This is the 5th of the test essays in preparation for comps.
This question was posed by my advisor. I opened it
and went, "wow." It's sort of like the perfect storm of question.
When I first finished it, I thought I did really well, but
now it seems less than completely satisfying. So here's the essay written in 2 hours, timer started prior to opening the question.
Question (IR 1)
Informal interpersonal communication is very important among
scientists. Describe a retrieval system to identify collaborators.
Include the following in your answer:
a. Knowledge representation to enhance matching queries
b. Search features and fields
c. Relevance criteria that scientists might apply
With increasing complexity in scientific work, collaborations spanning
discipline, department, institution, and country are ever more
important to exploit the expertise available and to make the most
scientific progress. Yet it can be complex to identify potential
collaborators outside of a scientist’s particular research
area even within an institution and particularly internationally. This
essay describes a retrieval system to assist scientists in identifying
potential collaborators.
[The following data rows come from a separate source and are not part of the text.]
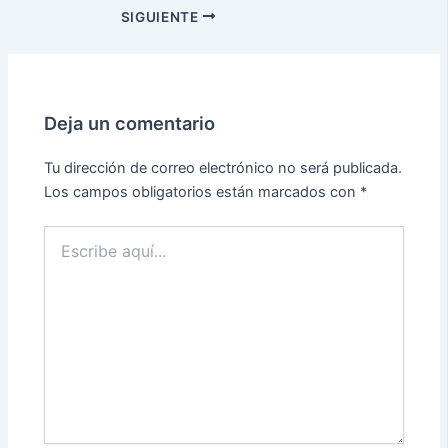
SIGUIENTE
Deja un comentario
Tu dirección de correo electrónico no será publicada.
Los campos obligatorios están marcados con
*
Escribe
aquí...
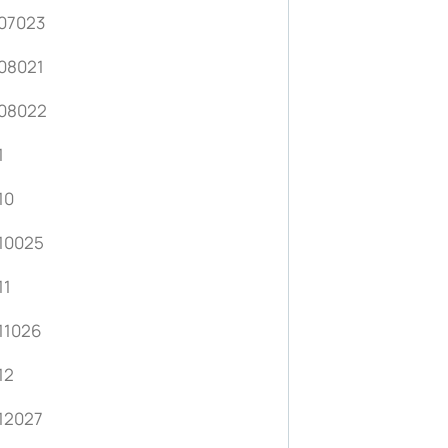
07023
08021
t08022
1
10
10025
11
11026
12
12027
The essay starts by describing reasons a
scientist might be looking for collaborators and what a good system
suggestion would look like. It continues by describing the knowledge
representation system required to support retrieval. It then describes
the required search features and fields. The essay ends by describing
relevance criteria scientists might apply.
1. Problem Space
Finding potential collaborators is not a trivial problem, in particular
for scientists entering a new field or searching outside of their
primary field. This system seeks to represent the user’s
collaboration needs in the form of a series of queries, the pool of
collaborators in the system, and to match the two.
Scientists might be looking for collaborators for several reasons.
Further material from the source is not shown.